Gensim excels at unsupervised topic modeling and vector embedding techniques. We’ll create a Dictionary & Corpus, apply TF‑IDF, and train a Word2Vec model.

In [None]:
from gensim import corpora, models
from gensim.models import Word2Vec
from nltk.tokenize import word_tokenize

docs = [
    "Climate change is affecting global temperatures and weather patterns.",
    "Renewable energy sources like solar and wind reduce carbon emissions.",
    "Fossil fuels contribute heavily to greenhouse gas emissions.",
    "Investing in solar energy helps combat climate change effectively.",
]

# Preprocess docs for Gensim
processed = [[w.lower() for w in word_tokenize(doc) if w.isalpha()] for doc in docs]
print(processed)

# Create Dictionary & Corpus
dictionary = corpora.Dictionary(processed)
corpus = [dictionary.doc2bow(text) for text in processed]
print("Dictionary token2id:\n", dictionary.token2id)
print("Corpus (BoW):\n", corpus)      # This is Count Frequency for each word

# TF-IDF Model
tfidf = models.TfidfModel(corpus)
corpus_tfidf = tfidf[corpus]
print("TF‑IDF Corpus:\n", list(corpus_tfidf))

# Word2Vec Model
w2v_model = Word2Vec(sentences=processed, vector_size=50, window=5, min_count=1, workers=2)

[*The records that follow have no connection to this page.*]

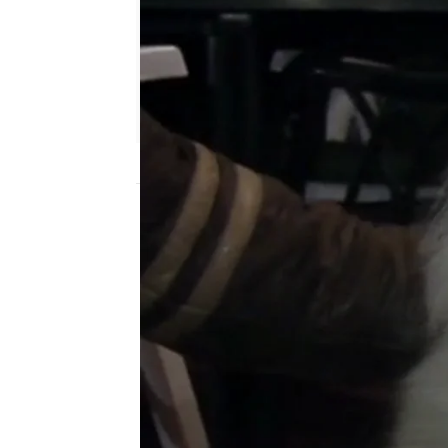
Nova
Publicado:
09 de marzo de 2012, 18:38
Nos hemos puesto román
algo entre un chico muy 
una cita a ciegas entre 
Samoyedo. Pienso para pe
sonrisa Samoyeda... y qu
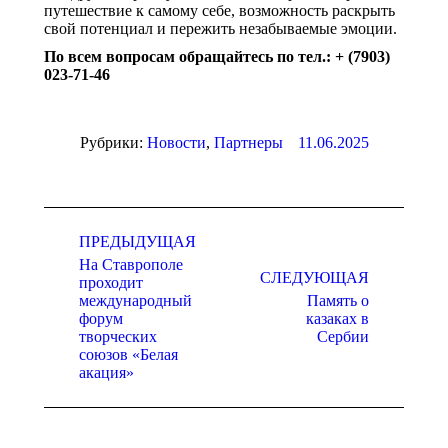
путешествие к самому себе, возможность раскрыть
свой потенциал и пережить незабываемые эмоции.
По всем вопросам обращайтесь по тел.: + (7903)
023-71-46
Рубрики:
Новости
,
Партнеры
11.06.2025
Навигация
по
ПРЕДЫДУЩАЯ
На Ставрополе
записям
СЛЕДУЮЩАЯ
проходит
международный
Память о
Предыдущая
Следующая
форум
казаках в
запись:
запись:
творческих
Сербии
союзов «Белая
акация»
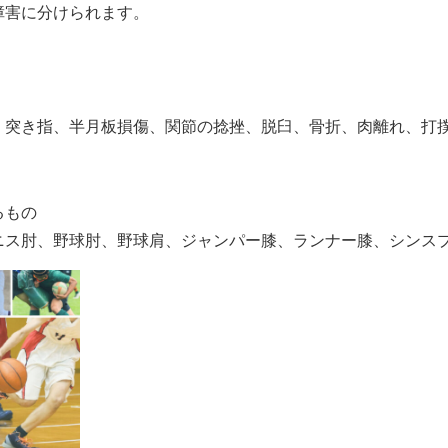
障害に分けられます。
、突き指、半月板損傷、関節の捻挫、脱臼、骨折、肉離れ、打
るもの
ニス肘、野球肘、野球肩、ジャンパー膝、ランナー膝、シンス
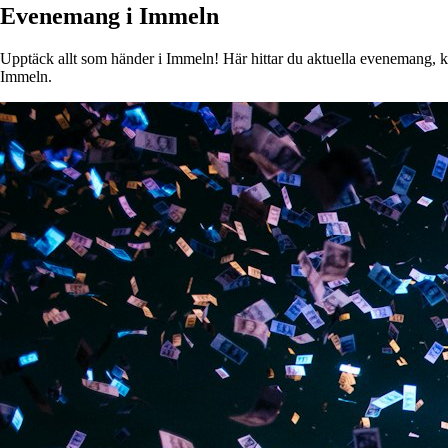
Evenemang i Immeln
Upptäck allt som händer i Immeln! Här hittar du aktuella evenemang, kons
Immeln.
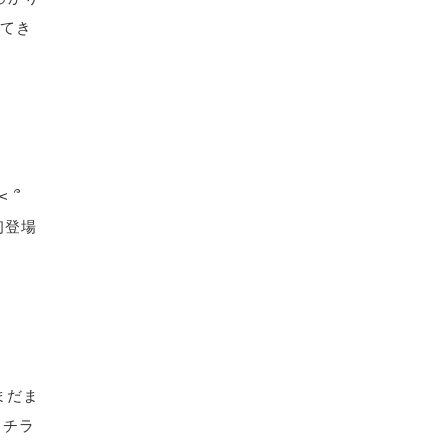
ってき
 ՞
初登場
まだま
 チラ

# Check if the word is in the vocabulary before accessing it
target_word = 'language'
if target_word in w2v_model.wv:
    print(f"Vector for '{target_word}':\n", w2v_model.wv[target_word])
    print(f"Most similar to '{target_word}':\n", w2v_model.wv.most_similar(target_word))
else:
    print(f"'{target_word}' not found in the Word2Vec vocabulary.")

# Save & load model
w2v_model.save('w2v.model')
loaded = Word2Vec.load('w2v.model')
print("Loaded model vocab size:", len(loaded.wv))

[['climate', 'change', 'is', 'affecting', 'global', 'temperatures', 'and', 'weather', 'patterns'], ['renewable', 'energy', 'sources', 'like', 'solar', 'and', 'wind', 'reduce', 'carbon', 'emissions'], ['fossil', 'fuels', 'contribute', 'heavily', 'to', 'greenhouse', 'gas', 'emissions'], ['investing', 'in', 'solar', 'energy', 'helps', 'combat', 'climate', 'change', 'effectively']]
Dictionary token2id:
 {'affecting': 0, 'and': 1, 'change': 2, 'climate': 3, 'global': 4, 'is': 5, 'patterns': 6, 'temperatures': 7, 'weather': 8, 'carbon': 9, 'emissions': 10, 'energy': 11, 'like': 12, 'reduce': 13, 'renewable': 14, 'solar': 15, 'sources': 16, 'wind': 17, 'contribute': 18, 'fossil': 19, 'fuels': 20, 'gas': 21, 'greenhouse': 22, 'heavily': 23, 'to': 24, 'combat': 25, 'effectively': 26, 'helps': 27, 'in': 28, 'investing': 29}
Corpus (BoW):
 [[(0, 1), (1, 1), (2, 1), (3, 1), (4, 1), (5, 1), (6, 1), (7, 1), (8, 1)], [(1, 1), (9, 1), (10, 1), (11, 1), (12, 1), (13, 1), (14, 1), (15, 1), (16, 1), (17,

#  Hands‑On Lab

Let’s build a small end-to-end pipeline:

* Load a sample corpus (e.g., 5 news headlines).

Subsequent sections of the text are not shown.